Repeat what the lines below say, word for word, and skip every image.

#####

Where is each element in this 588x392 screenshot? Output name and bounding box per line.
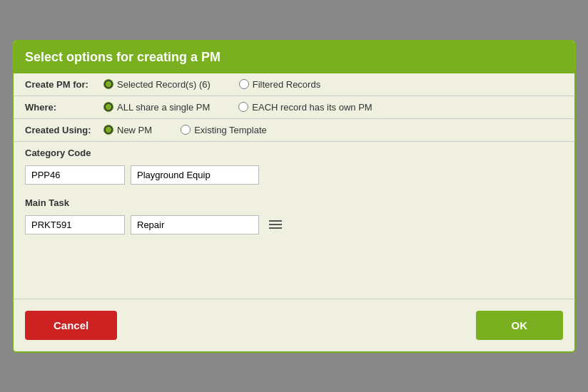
new-pm-option[interactable]: New PM [103, 125, 152, 135]
new-pm-radio[interactable] [103, 125, 113, 135]
main-task-code-input[interactable] [25, 215, 125, 234]
all-single-pm-option[interactable]: ALL share a single PM [103, 102, 210, 113]
category-code-description-input[interactable] [131, 165, 259, 185]
existing-template-option[interactable]: Existing Template [181, 125, 267, 135]
create-pm-dialog: Select options for creating a PM Create … [12, 40, 576, 353]
cancel-button[interactable]: Cancel [25, 311, 117, 340]
all-single-pm-label: ALL share a single PM [117, 102, 210, 113]
main-task-row [14, 211, 574, 242]
each-own-pm-label: EACH record has its own PM [252, 102, 372, 113]
each-own-pm-option[interactable]: EACH record has its own PM [238, 102, 372, 113]
filtered-records-radio[interactable] [239, 79, 249, 89]
created-using-options: New PM Existing Template [103, 125, 563, 135]
where-row: Where: ALL share a single PM EACH record… [14, 96, 574, 119]
existing-template-label: Existing Template [194, 125, 267, 135]
category-code-row [14, 161, 574, 192]
dialog-content-area: Category Code Main Task [14, 142, 574, 299]
dialog-header: Select options for creating a PM [14, 41, 574, 73]
main-task-description-input[interactable] [131, 215, 259, 234]
create-pm-for-row: Create PM for: Selected Record(s) (6) Fi… [14, 73, 574, 96]
all-single-pm-radio[interactable] [103, 102, 113, 112]
selected-records-label: Selected Record(s) (6) [117, 79, 211, 90]
filtered-records-label: Filtered Records [253, 79, 320, 90]
each-own-pm-radio[interactable] [238, 102, 248, 112]
selected-records-radio[interactable] [103, 79, 113, 89]
existing-template-radio[interactable] [181, 125, 191, 135]
where-options: ALL share a single PM EACH record has it… [103, 102, 563, 113]
ok-button[interactable]: OK [476, 311, 564, 340]
category-code-input[interactable] [25, 165, 125, 185]
created-using-row: Created Using: New PM Existing Template [14, 119, 574, 142]
category-code-section-header: Category Code [14, 142, 574, 161]
created-using-label: Created Using: [25, 125, 103, 135]
dialog-title: Select options for creating a PM [25, 50, 563, 65]
dialog-body: Create PM for: Selected Record(s) (6) Fi… [14, 73, 574, 299]
dialog-footer: Cancel OK [14, 299, 574, 351]
filtered-records-option[interactable]: Filtered Records [239, 79, 320, 90]
main-task-section-header: Main Task [14, 192, 574, 211]
list-menu-icon[interactable] [265, 217, 286, 232]
create-pm-for-options: Selected Record(s) (6) Filtered Records [103, 79, 563, 90]
selected-records-option[interactable]: Selected Record(s) (6) [103, 79, 211, 90]
where-label: Where: [25, 102, 103, 113]
new-pm-label: New PM [117, 125, 152, 135]
create-pm-for-label: Create PM for: [25, 79, 103, 90]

#####

▶ WRITTEN REPLY:
Where is each element in this 588x392 screenshot? Output name and bounding box per line.
new-pm-option[interactable]: New PM [103, 125, 152, 135]
new-pm-radio[interactable] [103, 125, 113, 135]
main-task-code-input[interactable] [25, 215, 125, 234]
all-single-pm-option[interactable]: ALL share a single PM [103, 102, 210, 113]
category-code-description-input[interactable] [131, 165, 259, 185]
existing-template-option[interactable]: Existing Template [181, 125, 267, 135]
create-pm-dialog: Select options for creating a PM Create … [12, 40, 576, 353]
cancel-button[interactable]: Cancel [25, 311, 117, 340]
all-single-pm-label: ALL share a single PM [117, 102, 210, 113]
main-task-row [14, 211, 574, 242]
each-own-pm-label: EACH record has its own PM [252, 102, 372, 113]
each-own-pm-option[interactable]: EACH record has its own PM [238, 102, 372, 113]
filtered-records-radio[interactable] [239, 79, 249, 89]
created-using-options: New PM Existing Template [103, 125, 563, 135]
where-row: Where: ALL share a single PM EACH record… [14, 96, 574, 119]
existing-template-label: Existing Template [194, 125, 267, 135]
category-code-row [14, 161, 574, 192]
dialog-content-area: Category Code Main Task [14, 142, 574, 299]
dialog-header: Select options for creating a PM [14, 41, 574, 73]
main-task-description-input[interactable] [131, 215, 259, 234]
create-pm-for-row: Create PM for: Selected Record(s) (6) Fi… [14, 73, 574, 96]
all-single-pm-radio[interactable] [103, 102, 113, 112]
selected-records-label: Selected Record(s) (6) [117, 79, 211, 90]
filtered-records-label: Filtered Records [253, 79, 320, 90]
each-own-pm-radio[interactable] [238, 102, 248, 112]
selected-records-radio[interactable] [103, 79, 113, 89]
existing-template-radio[interactable] [181, 125, 191, 135]
where-options: ALL share a single PM EACH record has it… [103, 102, 563, 113]
ok-button[interactable]: OK [476, 311, 564, 340]
category-code-input[interactable] [25, 165, 125, 185]
created-using-row: Created Using: New PM Existing Template [14, 119, 574, 142]
category-code-section-header: Category Code [14, 142, 574, 161]
created-using-label: Created Using: [25, 125, 103, 135]
dialog-title: Select options for creating a PM [25, 50, 563, 65]
dialog-body: Create PM for: Selected Record(s) (6) Fi… [14, 73, 574, 299]
dialog-footer: Cancel OK [14, 299, 574, 351]
filtered-records-option[interactable]: Filtered Records [239, 79, 320, 90]
main-task-section-header: Main Task [14, 192, 574, 211]
list-menu-icon[interactable] [265, 217, 286, 232]
create-pm-for-options: Selected Record(s) (6) Filtered Records [103, 79, 563, 90]
selected-records-option[interactable]: Selected Record(s) (6) [103, 79, 211, 90]
where-label: Where: [25, 102, 103, 113]
new-pm-label: New PM [117, 125, 152, 135]
create-pm-for-label: Create PM for: [25, 79, 103, 90]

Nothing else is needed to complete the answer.